---- GIVEN RECORDS

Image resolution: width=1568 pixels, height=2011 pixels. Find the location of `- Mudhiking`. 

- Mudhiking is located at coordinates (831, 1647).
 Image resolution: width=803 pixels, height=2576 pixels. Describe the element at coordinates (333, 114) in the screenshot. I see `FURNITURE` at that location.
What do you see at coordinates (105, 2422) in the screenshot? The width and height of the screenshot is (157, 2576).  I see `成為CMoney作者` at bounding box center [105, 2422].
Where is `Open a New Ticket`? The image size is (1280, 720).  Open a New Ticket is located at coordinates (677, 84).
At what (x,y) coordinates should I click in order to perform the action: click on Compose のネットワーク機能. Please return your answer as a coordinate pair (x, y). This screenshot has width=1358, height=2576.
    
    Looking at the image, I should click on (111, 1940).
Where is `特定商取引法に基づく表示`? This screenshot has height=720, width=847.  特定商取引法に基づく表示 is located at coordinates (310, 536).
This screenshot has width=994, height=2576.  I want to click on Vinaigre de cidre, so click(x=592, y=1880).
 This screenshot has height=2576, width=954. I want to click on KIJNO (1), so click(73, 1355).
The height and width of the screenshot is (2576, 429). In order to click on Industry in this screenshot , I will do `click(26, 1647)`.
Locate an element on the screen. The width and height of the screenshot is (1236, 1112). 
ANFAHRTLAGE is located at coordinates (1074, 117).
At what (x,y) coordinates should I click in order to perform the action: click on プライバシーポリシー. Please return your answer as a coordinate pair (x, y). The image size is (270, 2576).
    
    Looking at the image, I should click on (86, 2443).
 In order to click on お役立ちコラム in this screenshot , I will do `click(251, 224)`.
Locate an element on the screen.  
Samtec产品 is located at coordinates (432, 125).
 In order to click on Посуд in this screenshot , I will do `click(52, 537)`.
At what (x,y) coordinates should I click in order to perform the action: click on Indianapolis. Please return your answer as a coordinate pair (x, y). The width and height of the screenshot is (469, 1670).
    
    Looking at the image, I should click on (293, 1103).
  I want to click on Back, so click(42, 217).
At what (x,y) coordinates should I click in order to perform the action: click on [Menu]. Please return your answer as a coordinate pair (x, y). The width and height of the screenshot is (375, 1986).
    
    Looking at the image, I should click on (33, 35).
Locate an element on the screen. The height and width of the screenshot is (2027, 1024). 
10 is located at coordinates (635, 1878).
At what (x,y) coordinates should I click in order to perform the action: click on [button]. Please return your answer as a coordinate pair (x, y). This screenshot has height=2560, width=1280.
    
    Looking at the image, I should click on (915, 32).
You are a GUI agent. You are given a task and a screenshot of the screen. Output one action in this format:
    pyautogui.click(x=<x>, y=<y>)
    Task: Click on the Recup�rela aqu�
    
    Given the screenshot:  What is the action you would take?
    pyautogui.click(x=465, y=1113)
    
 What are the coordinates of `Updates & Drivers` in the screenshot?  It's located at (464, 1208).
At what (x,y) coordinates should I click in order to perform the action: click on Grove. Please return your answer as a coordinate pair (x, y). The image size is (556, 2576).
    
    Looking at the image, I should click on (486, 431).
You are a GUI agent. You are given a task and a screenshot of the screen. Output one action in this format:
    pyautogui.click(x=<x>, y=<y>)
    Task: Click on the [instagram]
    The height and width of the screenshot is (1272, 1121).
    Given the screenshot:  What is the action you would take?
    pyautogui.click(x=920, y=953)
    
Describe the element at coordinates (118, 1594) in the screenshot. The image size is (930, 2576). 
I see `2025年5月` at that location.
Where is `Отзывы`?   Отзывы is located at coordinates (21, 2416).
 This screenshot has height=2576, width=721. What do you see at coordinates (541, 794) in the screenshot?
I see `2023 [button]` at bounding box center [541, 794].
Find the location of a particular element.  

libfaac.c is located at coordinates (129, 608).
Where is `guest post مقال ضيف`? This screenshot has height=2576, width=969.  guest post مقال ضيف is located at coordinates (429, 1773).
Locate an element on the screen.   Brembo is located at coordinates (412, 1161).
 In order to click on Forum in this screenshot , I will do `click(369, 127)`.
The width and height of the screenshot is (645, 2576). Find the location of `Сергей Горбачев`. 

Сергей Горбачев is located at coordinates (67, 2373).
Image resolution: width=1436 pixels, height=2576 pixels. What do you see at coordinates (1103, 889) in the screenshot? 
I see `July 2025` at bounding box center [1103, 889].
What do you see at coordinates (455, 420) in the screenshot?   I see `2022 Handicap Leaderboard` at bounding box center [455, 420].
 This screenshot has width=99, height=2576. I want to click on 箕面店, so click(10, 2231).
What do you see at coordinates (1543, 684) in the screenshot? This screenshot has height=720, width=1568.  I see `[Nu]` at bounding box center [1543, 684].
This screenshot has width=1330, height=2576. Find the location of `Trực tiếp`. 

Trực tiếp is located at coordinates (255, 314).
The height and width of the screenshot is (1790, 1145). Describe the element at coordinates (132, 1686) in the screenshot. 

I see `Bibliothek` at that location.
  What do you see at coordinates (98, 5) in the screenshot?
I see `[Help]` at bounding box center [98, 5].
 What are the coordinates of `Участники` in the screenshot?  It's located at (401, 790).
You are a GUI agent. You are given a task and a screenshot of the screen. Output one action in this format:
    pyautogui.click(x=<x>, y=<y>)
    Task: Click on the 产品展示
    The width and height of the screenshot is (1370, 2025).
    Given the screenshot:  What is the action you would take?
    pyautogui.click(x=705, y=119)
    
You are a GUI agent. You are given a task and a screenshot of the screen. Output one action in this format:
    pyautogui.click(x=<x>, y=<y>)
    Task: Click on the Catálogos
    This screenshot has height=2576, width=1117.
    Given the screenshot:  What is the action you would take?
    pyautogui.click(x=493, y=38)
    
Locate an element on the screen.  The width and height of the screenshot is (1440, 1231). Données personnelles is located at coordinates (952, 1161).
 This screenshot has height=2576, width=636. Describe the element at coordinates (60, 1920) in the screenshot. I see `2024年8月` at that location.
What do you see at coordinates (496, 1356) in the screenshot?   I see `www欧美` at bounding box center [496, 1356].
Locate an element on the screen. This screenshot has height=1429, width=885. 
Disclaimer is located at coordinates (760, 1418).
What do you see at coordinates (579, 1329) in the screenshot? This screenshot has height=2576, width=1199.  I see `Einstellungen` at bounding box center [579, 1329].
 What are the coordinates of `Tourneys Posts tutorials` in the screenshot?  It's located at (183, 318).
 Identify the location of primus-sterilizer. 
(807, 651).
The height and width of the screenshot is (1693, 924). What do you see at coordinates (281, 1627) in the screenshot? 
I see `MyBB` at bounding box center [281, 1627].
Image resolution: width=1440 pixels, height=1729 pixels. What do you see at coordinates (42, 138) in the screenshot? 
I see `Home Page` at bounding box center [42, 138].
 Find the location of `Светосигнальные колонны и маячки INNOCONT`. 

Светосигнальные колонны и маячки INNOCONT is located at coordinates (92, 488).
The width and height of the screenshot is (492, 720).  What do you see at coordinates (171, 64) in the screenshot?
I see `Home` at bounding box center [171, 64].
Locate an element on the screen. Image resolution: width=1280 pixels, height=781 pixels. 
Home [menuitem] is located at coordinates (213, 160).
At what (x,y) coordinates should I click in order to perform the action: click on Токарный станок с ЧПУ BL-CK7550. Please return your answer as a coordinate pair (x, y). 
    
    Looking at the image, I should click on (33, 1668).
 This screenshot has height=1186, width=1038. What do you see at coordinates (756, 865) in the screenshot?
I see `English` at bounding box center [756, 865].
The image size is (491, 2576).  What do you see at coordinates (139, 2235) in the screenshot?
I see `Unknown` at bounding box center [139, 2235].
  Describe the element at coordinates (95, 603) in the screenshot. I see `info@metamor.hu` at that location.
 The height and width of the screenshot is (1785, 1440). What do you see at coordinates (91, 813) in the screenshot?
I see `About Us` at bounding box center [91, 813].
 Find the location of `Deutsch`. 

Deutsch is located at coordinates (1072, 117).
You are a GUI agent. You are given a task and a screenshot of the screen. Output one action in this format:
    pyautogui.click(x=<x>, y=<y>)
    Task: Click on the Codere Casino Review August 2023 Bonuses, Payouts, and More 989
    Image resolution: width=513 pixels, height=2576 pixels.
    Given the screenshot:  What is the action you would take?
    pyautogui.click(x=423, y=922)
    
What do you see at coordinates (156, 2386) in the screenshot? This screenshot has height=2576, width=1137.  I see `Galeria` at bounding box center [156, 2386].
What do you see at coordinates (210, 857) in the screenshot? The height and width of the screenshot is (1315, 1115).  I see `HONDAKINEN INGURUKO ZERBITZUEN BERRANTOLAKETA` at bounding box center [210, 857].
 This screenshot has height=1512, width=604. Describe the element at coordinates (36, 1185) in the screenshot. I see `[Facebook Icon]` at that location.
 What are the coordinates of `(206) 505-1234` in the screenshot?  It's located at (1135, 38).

--------

◆ AIM OF THE EXERCISE ◆
The answer consists of every line above in which the word "will" occurs.

◆ ANSWER ◆
The height and width of the screenshot is (2576, 429). In order to click on Industry in this screenshot , I will do `click(26, 1647)`.
 In order to click on お役立ちコラム in this screenshot , I will do `click(251, 224)`.
 In order to click on Посуд in this screenshot , I will do `click(52, 537)`.
 In order to click on Forum in this screenshot , I will do `click(369, 127)`.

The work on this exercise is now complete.